*WORK TASK*
From the entries below, count the lines with "przez". Write only the count.

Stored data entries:
########
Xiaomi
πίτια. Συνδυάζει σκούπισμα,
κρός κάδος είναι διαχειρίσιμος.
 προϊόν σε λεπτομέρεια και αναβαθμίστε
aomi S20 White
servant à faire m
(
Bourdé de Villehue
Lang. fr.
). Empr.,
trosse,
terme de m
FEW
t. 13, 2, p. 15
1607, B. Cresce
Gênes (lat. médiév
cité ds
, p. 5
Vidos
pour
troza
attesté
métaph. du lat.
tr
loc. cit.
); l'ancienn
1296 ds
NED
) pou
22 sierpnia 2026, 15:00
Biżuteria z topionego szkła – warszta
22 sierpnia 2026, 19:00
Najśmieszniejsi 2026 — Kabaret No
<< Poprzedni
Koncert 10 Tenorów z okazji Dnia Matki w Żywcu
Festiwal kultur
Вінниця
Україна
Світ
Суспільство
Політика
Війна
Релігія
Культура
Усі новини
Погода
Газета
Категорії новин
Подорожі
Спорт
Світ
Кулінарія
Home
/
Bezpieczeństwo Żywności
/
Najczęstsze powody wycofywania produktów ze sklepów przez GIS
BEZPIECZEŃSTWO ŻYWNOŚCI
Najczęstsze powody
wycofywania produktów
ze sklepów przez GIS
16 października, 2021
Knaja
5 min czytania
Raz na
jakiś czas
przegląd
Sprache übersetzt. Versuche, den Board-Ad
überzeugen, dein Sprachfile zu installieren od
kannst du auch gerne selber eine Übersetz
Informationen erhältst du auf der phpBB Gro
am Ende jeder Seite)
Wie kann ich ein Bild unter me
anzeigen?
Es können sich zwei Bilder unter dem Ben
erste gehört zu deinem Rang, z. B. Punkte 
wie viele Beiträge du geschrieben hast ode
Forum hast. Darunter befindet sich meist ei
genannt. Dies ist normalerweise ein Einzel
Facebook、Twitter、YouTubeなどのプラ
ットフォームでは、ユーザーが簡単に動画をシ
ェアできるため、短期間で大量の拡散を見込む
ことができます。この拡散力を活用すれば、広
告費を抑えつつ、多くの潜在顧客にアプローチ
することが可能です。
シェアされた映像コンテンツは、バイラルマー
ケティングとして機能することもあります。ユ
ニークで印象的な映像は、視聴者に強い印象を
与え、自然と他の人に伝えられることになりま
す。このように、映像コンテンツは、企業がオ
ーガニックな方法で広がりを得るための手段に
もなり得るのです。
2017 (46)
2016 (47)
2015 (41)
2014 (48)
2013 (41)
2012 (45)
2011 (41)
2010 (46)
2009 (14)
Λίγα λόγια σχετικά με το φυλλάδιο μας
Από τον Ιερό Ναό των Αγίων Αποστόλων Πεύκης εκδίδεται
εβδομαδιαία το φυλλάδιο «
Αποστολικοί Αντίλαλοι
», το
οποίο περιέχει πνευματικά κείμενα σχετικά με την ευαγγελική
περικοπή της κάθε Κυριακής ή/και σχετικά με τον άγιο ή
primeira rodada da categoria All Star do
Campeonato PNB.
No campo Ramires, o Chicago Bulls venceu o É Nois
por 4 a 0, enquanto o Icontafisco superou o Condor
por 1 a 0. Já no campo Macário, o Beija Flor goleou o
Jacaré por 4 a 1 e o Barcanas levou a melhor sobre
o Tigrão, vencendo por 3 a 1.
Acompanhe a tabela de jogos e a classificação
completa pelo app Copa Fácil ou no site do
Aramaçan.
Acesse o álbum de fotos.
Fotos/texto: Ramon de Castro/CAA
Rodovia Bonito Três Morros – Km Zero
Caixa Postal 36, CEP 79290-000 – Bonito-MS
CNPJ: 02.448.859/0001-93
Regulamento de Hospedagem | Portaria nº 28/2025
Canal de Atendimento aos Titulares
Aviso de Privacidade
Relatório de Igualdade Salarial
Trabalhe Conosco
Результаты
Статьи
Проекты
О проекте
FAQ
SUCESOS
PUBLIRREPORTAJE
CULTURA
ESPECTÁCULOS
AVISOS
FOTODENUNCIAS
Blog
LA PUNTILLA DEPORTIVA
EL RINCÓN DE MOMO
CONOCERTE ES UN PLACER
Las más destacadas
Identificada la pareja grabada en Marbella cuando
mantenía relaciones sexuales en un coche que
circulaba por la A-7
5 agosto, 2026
########
*EXPECTED OUTPUT*
2